The phone rings and you need to take a message. Where’s your pen? On the fridge of course, attached with a piece of old fridge magnet. Just cut a strip off the magnet and glue it brown side out to the side of a pen. If necessary use two strips to get enough grip. You’d be surprised how much a little piece of flexible magnet can hold up! To be really clever, you can wind a longer piece of magnet right around the pen so it will stick in any direction. You can use this technique for any small, light items that are never there when you want them!
Its so simple to make your own fridge magnets, Just cut up some of those old ones cluttering up the fridge or filing cabinet and glue them to the back of things you really want to keep like favourite takeaway menus, postcards or telephone bills. Cut the magnets in to handy sized pieces, say 20mm x 40mm and keep them on the fridge ready to be used when that really important piece of paper arrives. For best results use double-sided adhesive tape. Normal clear “sticky tape” works fine for holding up most sheets, even if it covers the magnetic piece entirely. Just remember to attach it with the plain brown side facing then fridge – and don’t try to hold up any phone books!
In case you didn’t know, flexible fridge magnets will actually attach to themselves as well as to a metal surface. So if you had, say a blackboard, wall or glass panel that you want to stick your magnets to, all you need to do is have a large enough surface of magnetic material. To do this, simply tape or glue lots of your fridge magnets to a sheet of cardboard or stiff paper. You probably have dozens of them already taking up space on your fridge – if not, start collecting now! Once you have your sheet covered in magnet (it doesn’t matter if the printed side is facing out or not), trim to the finished shape or size to fit and pin or tape to the area you want to make your new magnetic-board. You will find that most fridge magnets will happily fix to it! By the way, if you don’t happen to have enough magnets at home, contact us and we will happily send you a bunch of samples.
This used to be a job for the professional, but much easier now thanks to then humble fridge magnet. First measure the window you want covered and buy some lightweight insect-screen material off the roll at your local hardware store. Cut the screen so it covers the whole area and will lie flat against the frame. In the old days, you would have had to staple or glue the screen, but now you want just tape a strip of flexible fridge magnet all round the edge of the screen and a matching strip around the window frame. This will give a nice snug and smooth fit, making it impossible for bugs to crawl around. Best of all, just roll up the screen for washing or opening and closing the window. You can of course remove it all together when no longer needed.

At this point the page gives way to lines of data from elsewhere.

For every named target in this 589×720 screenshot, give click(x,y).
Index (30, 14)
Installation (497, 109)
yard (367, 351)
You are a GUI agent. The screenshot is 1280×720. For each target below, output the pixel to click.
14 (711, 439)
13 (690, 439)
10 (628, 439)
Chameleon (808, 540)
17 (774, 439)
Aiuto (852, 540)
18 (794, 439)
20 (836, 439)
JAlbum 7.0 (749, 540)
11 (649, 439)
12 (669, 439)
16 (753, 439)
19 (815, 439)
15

This will keep the kids amused for hours on a car journey and is fun to make. Find a big enough piece of magnet (or make a piece about 100mm x 100mnm using Tip 5 above). Cover it with plain paper and draw 3 x 3 grid so you have nine squares. Get the idea? Then get another piece of magnet the same size or a bit smaller and cut it into 10 small square pieces to fit within the nine-square grid you have already made. Draw five “0”s and five “X”s and there you have your own portable version of tic-tac-toe (naughts & crosses). Now you know the technique, there are probably lots of other games you can make into portable magnetic versions. Maybe even a crossword game where you can cut up letters of the alphabet and distribute them to players. Each person has to make a word by attaching to an exisiting word, going from top to bottom or from left to right. The letters must link together even by adding an “S” to make a previous word plural. Does this game sound familiar? It is very like a commecial game played ith letter-tiles that has been around for years. This is your own version – and you can have as many of each letter as you like! Try cutting out letters from magazines and newspapers or using your own felt-tip pen artistry.